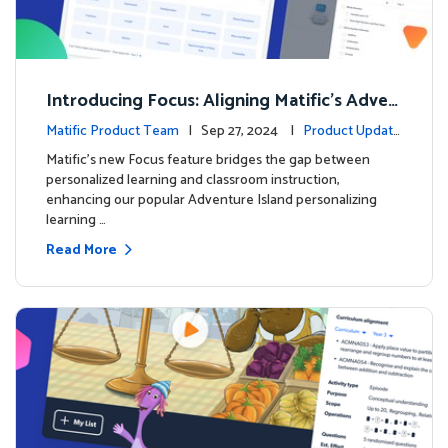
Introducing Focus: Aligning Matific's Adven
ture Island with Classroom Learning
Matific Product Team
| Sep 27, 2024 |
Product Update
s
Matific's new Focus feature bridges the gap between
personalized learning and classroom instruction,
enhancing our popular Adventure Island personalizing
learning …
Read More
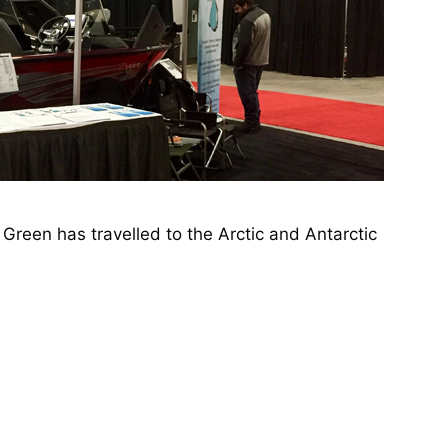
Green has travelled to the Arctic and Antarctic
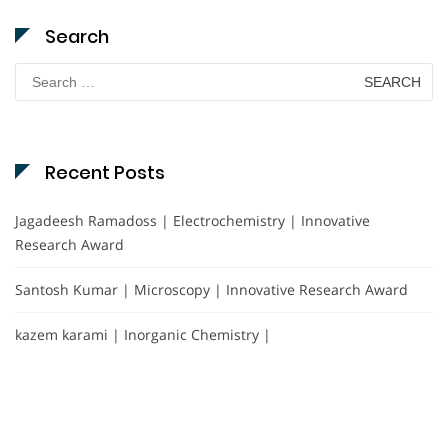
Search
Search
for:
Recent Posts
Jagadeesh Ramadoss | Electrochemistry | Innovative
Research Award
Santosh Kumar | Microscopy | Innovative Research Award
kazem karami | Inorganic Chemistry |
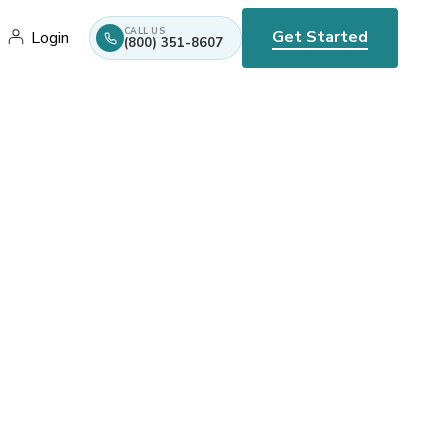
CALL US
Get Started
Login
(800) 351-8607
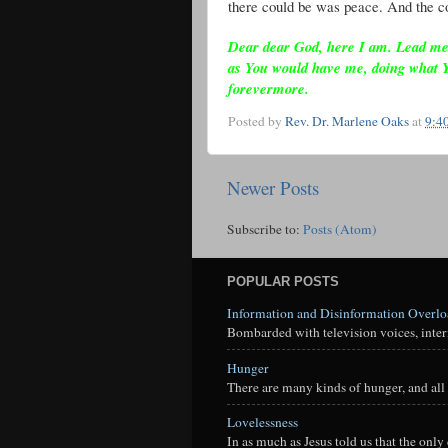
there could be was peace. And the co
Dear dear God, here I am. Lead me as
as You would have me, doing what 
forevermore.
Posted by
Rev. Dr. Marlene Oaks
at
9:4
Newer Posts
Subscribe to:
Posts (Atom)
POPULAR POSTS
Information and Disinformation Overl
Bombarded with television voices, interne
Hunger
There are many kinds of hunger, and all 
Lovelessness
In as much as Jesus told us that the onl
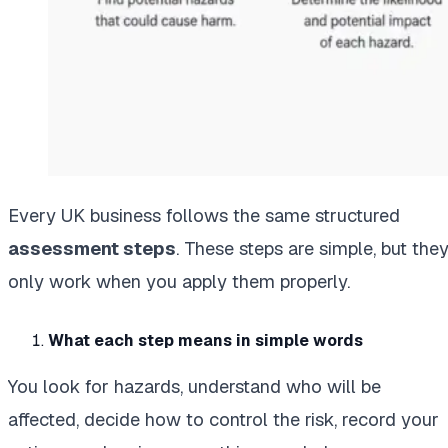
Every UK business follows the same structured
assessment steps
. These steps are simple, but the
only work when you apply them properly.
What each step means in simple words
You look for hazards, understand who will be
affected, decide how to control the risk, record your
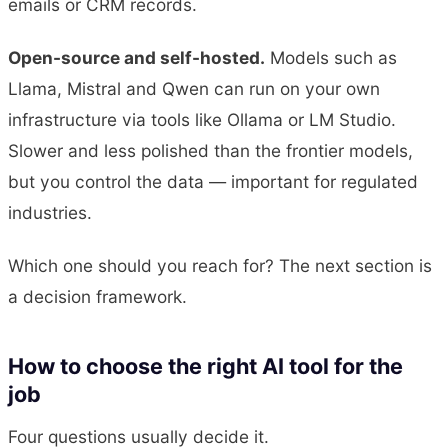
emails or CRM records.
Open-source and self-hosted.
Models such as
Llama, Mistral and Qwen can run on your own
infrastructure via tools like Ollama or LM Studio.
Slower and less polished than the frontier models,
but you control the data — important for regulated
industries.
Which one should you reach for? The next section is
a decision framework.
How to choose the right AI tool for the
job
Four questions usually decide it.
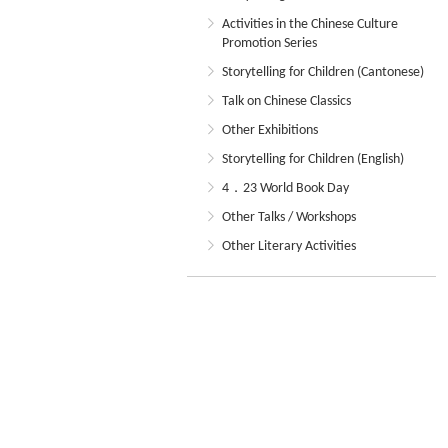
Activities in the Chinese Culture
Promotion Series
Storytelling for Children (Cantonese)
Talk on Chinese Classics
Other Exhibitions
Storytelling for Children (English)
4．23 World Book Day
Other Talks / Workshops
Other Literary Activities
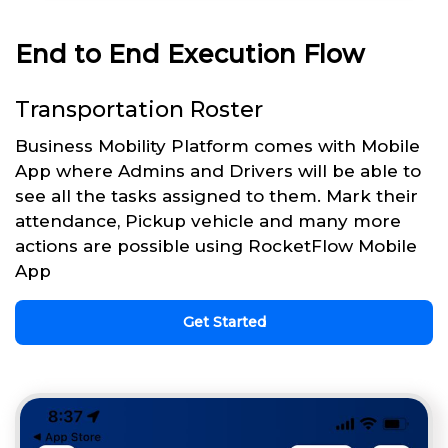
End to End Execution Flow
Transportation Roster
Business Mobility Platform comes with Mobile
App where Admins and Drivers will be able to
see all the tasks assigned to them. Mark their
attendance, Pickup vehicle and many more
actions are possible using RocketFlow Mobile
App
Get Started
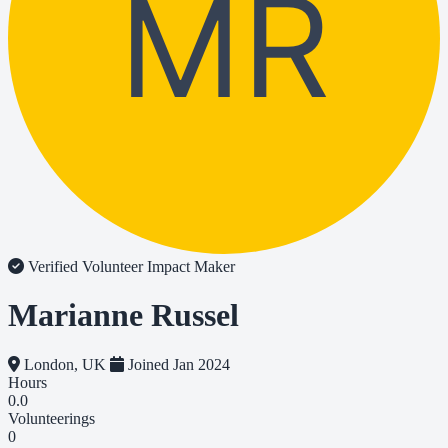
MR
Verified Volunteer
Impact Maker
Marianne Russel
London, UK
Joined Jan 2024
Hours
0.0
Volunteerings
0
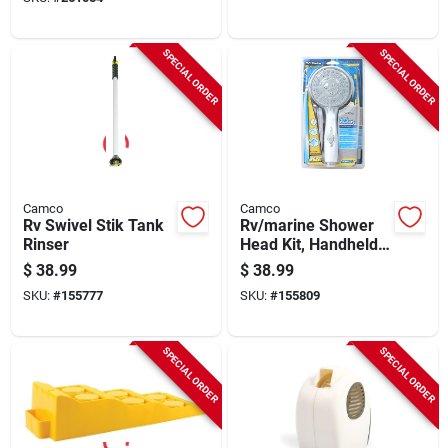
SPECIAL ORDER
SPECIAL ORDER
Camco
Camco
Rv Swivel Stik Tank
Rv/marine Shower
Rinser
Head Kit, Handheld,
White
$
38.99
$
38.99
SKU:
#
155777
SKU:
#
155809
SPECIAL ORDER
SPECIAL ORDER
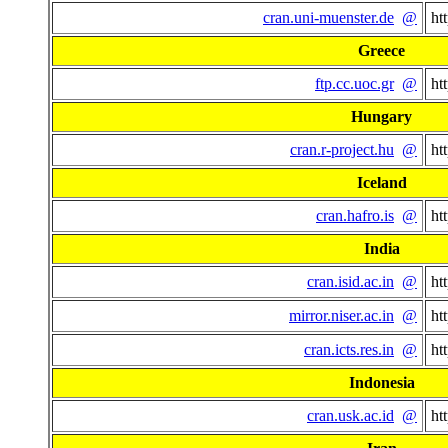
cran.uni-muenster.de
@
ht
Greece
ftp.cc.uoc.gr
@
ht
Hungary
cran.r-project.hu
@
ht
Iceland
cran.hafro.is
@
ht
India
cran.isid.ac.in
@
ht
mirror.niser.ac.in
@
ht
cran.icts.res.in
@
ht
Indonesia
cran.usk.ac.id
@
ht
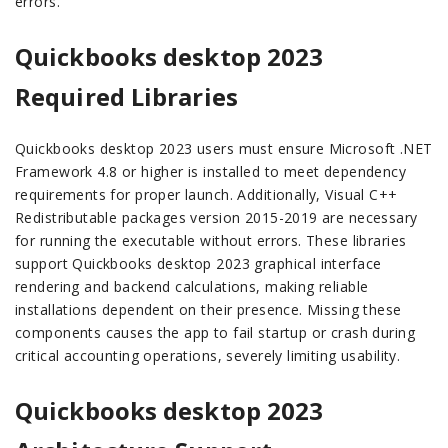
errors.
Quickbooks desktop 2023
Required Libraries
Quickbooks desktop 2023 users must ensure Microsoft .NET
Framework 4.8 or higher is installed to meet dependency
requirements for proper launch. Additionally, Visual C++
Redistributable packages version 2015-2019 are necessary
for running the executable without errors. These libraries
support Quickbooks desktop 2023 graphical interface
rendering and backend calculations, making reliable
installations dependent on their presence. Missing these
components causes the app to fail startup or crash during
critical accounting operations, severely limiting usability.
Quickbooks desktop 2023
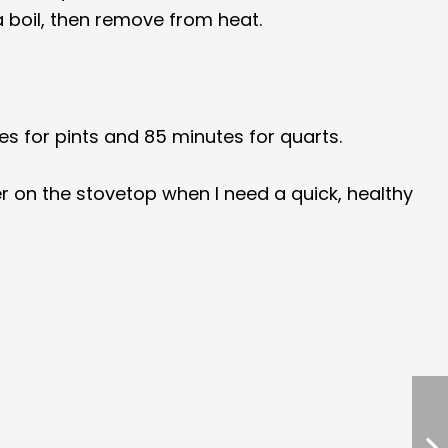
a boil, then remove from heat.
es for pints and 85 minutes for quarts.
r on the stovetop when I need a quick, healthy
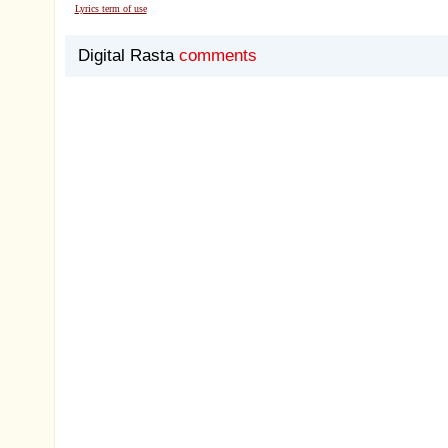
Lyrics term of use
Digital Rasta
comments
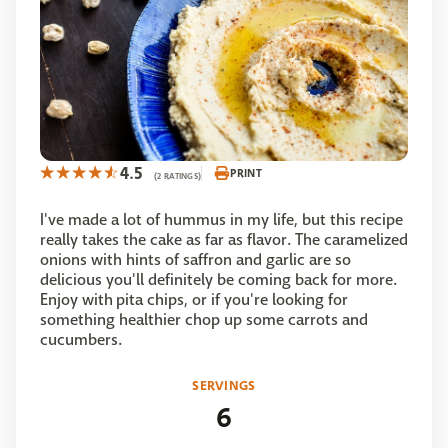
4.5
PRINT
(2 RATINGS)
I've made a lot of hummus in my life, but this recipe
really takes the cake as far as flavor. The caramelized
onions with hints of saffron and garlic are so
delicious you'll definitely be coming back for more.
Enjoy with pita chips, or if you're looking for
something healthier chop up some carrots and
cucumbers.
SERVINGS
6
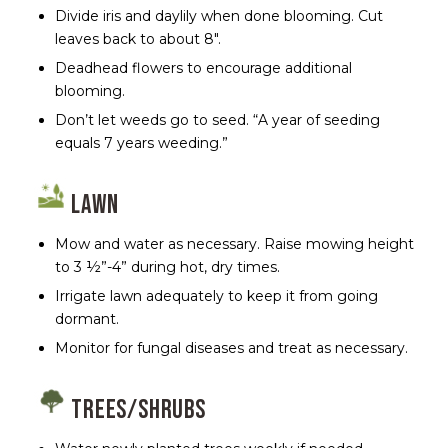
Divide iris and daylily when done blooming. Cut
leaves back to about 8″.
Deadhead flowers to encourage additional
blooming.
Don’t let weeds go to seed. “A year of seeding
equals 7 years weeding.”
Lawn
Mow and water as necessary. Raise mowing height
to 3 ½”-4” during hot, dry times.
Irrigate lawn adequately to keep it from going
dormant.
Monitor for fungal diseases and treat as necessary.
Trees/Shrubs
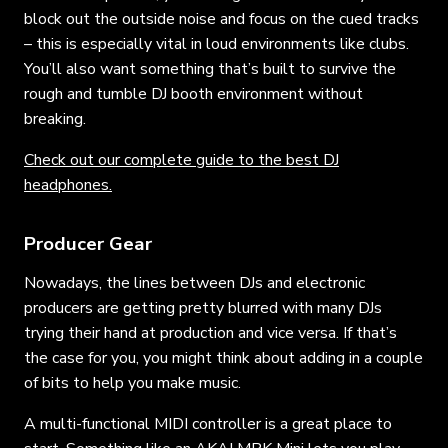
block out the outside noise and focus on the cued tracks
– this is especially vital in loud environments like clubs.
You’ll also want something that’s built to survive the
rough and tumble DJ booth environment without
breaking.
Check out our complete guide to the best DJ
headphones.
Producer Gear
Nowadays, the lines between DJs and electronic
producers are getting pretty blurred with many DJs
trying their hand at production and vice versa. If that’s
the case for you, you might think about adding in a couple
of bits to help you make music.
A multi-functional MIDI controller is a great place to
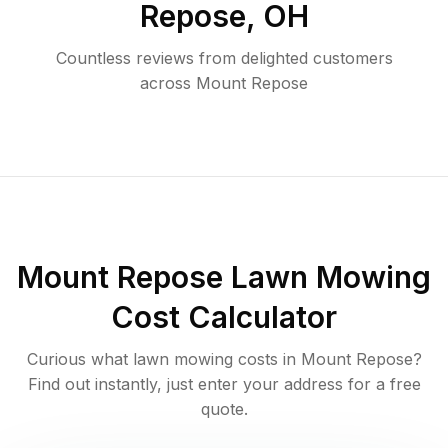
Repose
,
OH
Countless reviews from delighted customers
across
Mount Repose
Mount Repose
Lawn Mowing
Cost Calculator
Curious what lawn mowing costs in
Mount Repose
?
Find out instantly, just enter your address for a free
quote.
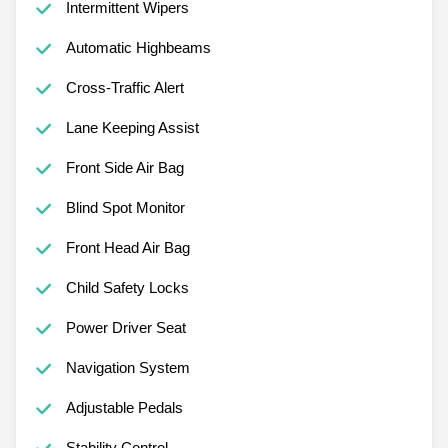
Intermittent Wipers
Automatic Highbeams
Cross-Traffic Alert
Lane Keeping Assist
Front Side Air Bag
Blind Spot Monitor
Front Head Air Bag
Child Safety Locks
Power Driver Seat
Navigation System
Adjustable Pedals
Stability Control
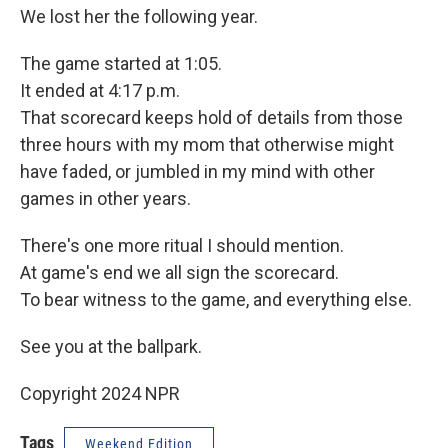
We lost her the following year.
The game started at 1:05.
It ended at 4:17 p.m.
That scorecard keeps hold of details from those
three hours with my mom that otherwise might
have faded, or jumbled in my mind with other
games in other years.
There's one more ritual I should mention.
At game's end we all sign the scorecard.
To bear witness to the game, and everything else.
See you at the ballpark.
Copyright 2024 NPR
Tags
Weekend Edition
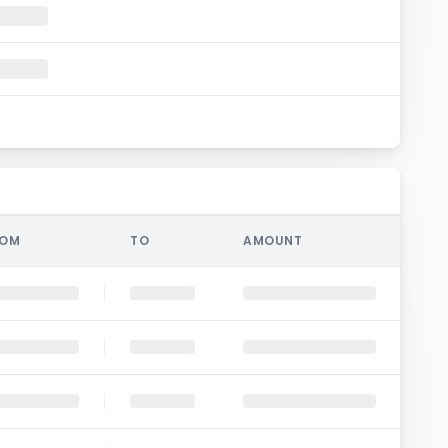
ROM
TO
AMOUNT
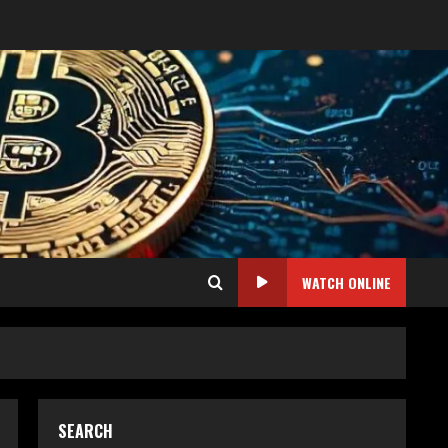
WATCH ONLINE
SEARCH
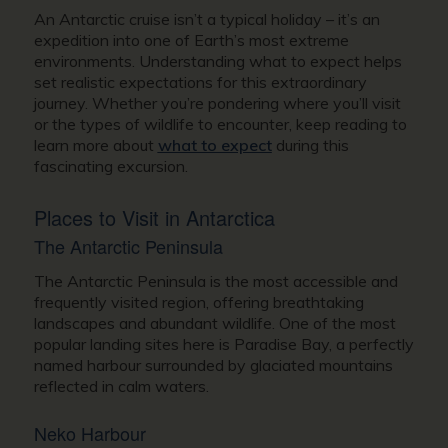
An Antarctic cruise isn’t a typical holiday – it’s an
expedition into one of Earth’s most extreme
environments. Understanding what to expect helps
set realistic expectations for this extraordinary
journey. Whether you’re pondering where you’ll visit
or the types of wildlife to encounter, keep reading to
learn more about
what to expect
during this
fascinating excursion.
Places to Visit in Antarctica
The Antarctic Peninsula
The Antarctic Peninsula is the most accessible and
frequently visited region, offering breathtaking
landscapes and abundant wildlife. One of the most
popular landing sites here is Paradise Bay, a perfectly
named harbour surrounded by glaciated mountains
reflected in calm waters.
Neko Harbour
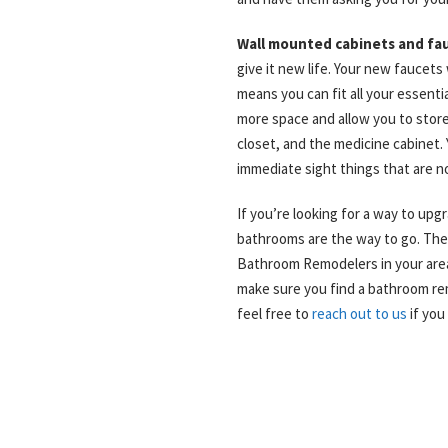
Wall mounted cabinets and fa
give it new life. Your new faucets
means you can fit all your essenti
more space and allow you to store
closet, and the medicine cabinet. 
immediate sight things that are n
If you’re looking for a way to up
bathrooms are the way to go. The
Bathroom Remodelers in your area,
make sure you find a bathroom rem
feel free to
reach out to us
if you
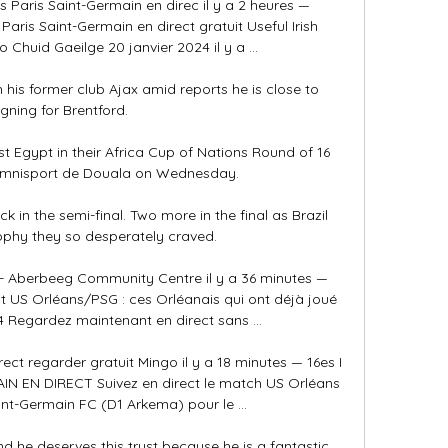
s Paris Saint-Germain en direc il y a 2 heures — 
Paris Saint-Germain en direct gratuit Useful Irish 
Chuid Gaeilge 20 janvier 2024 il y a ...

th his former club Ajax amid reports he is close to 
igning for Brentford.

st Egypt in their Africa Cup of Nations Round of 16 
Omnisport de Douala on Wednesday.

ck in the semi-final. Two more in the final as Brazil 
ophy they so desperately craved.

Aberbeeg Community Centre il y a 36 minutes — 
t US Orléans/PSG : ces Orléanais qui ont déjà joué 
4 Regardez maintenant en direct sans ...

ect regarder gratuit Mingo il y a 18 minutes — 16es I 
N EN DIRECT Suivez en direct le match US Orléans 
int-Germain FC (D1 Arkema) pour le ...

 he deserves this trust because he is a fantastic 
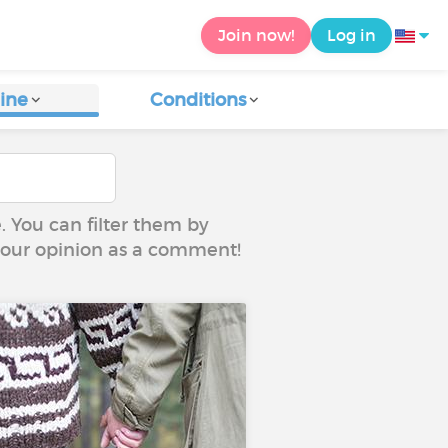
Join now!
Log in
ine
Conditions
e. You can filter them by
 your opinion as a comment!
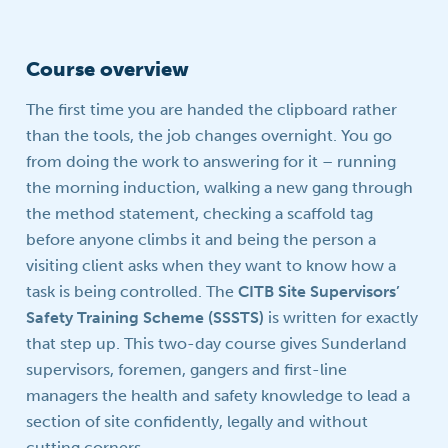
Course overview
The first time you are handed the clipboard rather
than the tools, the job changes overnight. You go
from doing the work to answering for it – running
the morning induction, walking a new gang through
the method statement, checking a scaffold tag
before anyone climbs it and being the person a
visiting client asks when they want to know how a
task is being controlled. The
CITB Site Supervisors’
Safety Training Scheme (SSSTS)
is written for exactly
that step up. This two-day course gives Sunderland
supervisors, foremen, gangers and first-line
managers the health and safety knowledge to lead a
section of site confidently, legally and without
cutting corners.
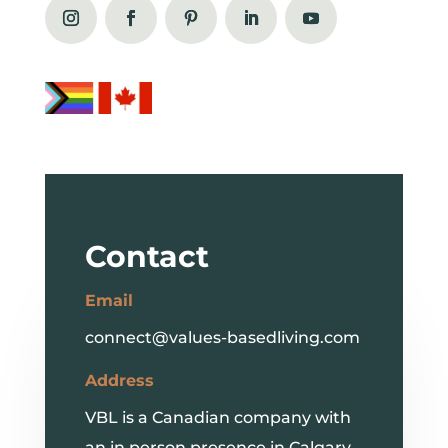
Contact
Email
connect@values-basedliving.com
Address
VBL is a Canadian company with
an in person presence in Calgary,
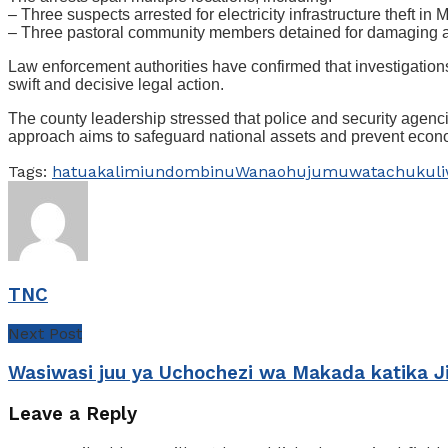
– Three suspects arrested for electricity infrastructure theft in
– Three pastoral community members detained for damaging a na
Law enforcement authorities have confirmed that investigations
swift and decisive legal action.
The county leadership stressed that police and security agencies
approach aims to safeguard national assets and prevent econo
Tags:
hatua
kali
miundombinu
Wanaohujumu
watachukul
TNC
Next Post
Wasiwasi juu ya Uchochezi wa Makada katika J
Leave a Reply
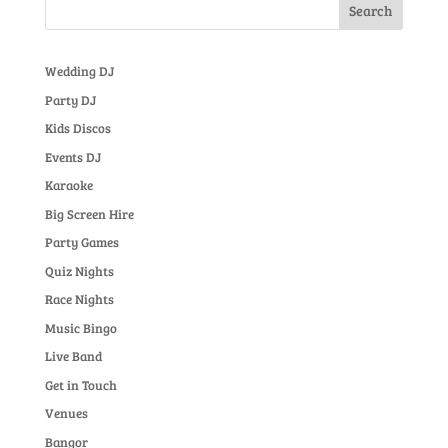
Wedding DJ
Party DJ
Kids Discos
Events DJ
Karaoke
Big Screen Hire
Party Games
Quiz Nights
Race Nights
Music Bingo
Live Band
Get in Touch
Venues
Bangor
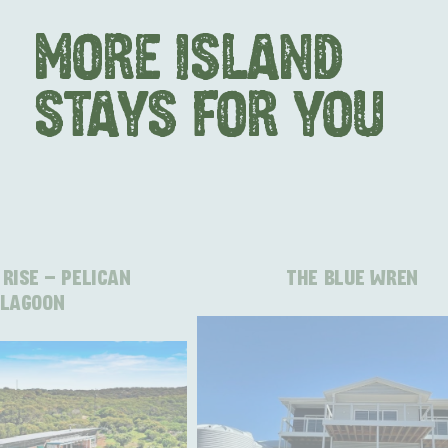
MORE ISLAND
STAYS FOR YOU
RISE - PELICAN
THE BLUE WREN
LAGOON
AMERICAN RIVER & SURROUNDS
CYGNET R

▶ [What the exercise asks] Please output, exactly as written, the lines above from the one holding "Verified Volunteer" through the one holding "delicious you'll definitely", both included, with the pictures omitted.

▶ [Your solution]
Verified Volunteer
Impact Maker
Marianne Russel
London, UK
Joined Jan 2024
Hours
0.0
Volunteerings
0
SPECIAL ORDER
SPECIAL ORDER
Camco
Camco
Rv Swivel Stik Tank
Rv/marine Shower
Rinser
Head Kit, Handheld,
White
$
38.99
$
38.99
SKU:
#
155777
SKU:
#
155809
SPECIAL ORDER
SPECIAL ORDER
cran.uni-muenster.de
@
ht
Greece
ftp.cc.uoc.gr
@
ht
Hungary
cran.r-project.hu
@
ht
Iceland
cran.hafro.is
@
ht
India
cran.isid.ac.in
@
ht
mirror.niser.ac.in
@
ht
cran.icts.res.in
@
ht
Indonesia
cran.usk.ac.id
@
ht
errors.
Quickbooks desktop 2023
Required Libraries
Quickbooks desktop 2023 users must ensure Microsoft .NET
Framework 4.8 or higher is installed to meet dependency
requirements for proper launch. Additionally, Visual C++
Redistributable packages version 2015-2019 are necessary
for running the executable without errors. These libraries
support Quickbooks desktop 2023 graphical interface
rendering and backend calculations, making reliable
installations dependent on their presence. Missing these
components causes the app to fail startup or crash during
critical accounting operations, severely limiting usability.
Quickbooks desktop 2023
a boil, then remove from heat.
es for pints and 85 minutes for quarts.
r on the stovetop when I need a quick, healthy
Lyrics term of use
Digital Rasta
comments
4.5
PRINT
(2 RATINGS)
I've made a lot of hummus in my life, but this recipe
really takes the cake as far as flavor. The caramelized
onions with hints of saffron and garlic are so
delicious you'll definitely be coming back for more.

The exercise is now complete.